YOUR OBJECTIVE — Print every line below exactly as written, but leave the pictures behind.

SUPPLIED ENTRIES —
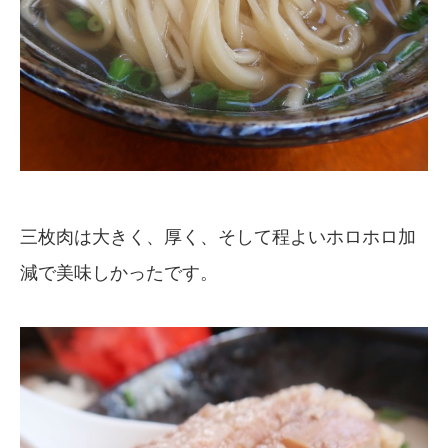
三枚肉は大きく、厚く、そして程よいホロホロ加
減で美味しかったです。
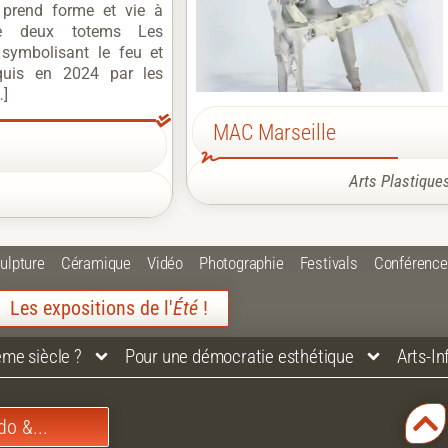
e prend forme et vie à
de deux totems Les
, symbolisant le feu et
cquis en 2024 par les
…]
MAC Marseille
Arts Plastique
ulpture
Céramique
Vidéo
Photographie
Festivals
Conférenc
Les expositions de l'
Été
!
ème siècle ?
Pour une démocratie esthétique
Arts-I
do &...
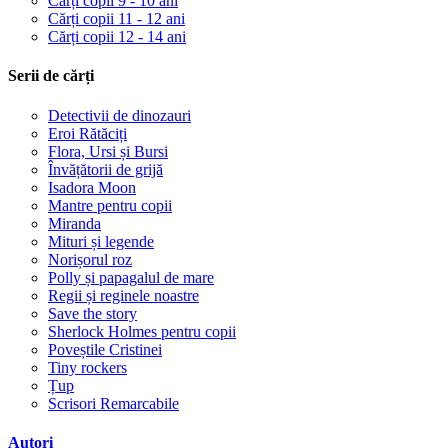
Cărți copii 9 - 10 ani
Cărți copii 11 - 12 ani
Cărți copii 12 - 14 ani
Serii de cărți
Detectivii de dinozauri
Eroi Rătăciți
Flora, Ursi și Bursi
Învățătorii de grijă
Isadora Moon
Mantre pentru copii
Miranda
Mituri și legende
Norișorul roz
Polly și papagalul de mare
Regii și reginele noastre
Save the story
Sherlock Holmes pentru copii
Poveștile Cristinei
Tiny rockers
Țup
Scrisori Remarcabile
Autori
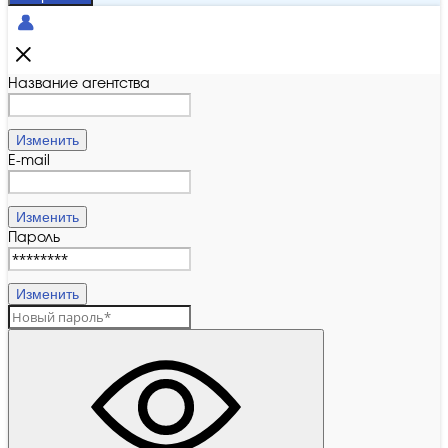
Название агентства
Изменить
E-mail
Изменить
Пароль
Изменить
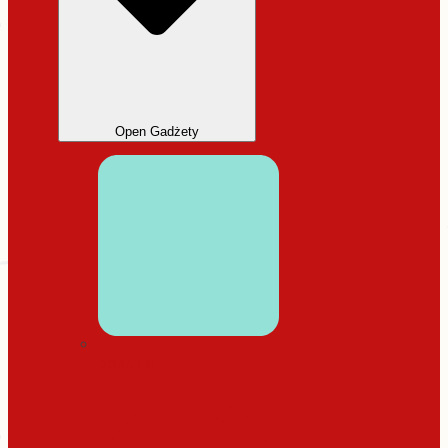
Open Gadżety
DODATKI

EXPECTED ANSWER —
三枚肉は大きく、厚く、そして程よいホロホロ加
減で美味しかったです。
e prend forme et vie à
de deux totems Les
, symbolisant le feu et
cquis en 2024 par les
…]
MAC Marseille
Arts Plastique
ulpture
Céramique
Vidéo
Photographie
Festivals
Conférenc
Les expositions de l'
Été
!
ème siècle ?
Pour une démocratie esthétique
Arts-I
do &...
Cărți copii 9 - 10 ani
Cărți copii 11 - 12 ani
Cărți copii 12 - 14 ani
Serii de cărți
Detectivii de dinozauri
Eroi Rătăciți
Flora, Ursi și Bursi
Învățătorii de grijă
Isadora Moon
Mantre pentru copii
Miranda
Mituri și legende
Norișorul roz
Polly și papagalul de mare
Regii și reginele noastre
Save the story
Sherlock Holmes pentru copii
Poveștile Cristinei
Tiny rockers
Țup
Scrisori Remarcabile
Autori
Название агентства
Изменить
E-mail
Изменить
Пароль
Изменить
Open Gadżety
DODATKI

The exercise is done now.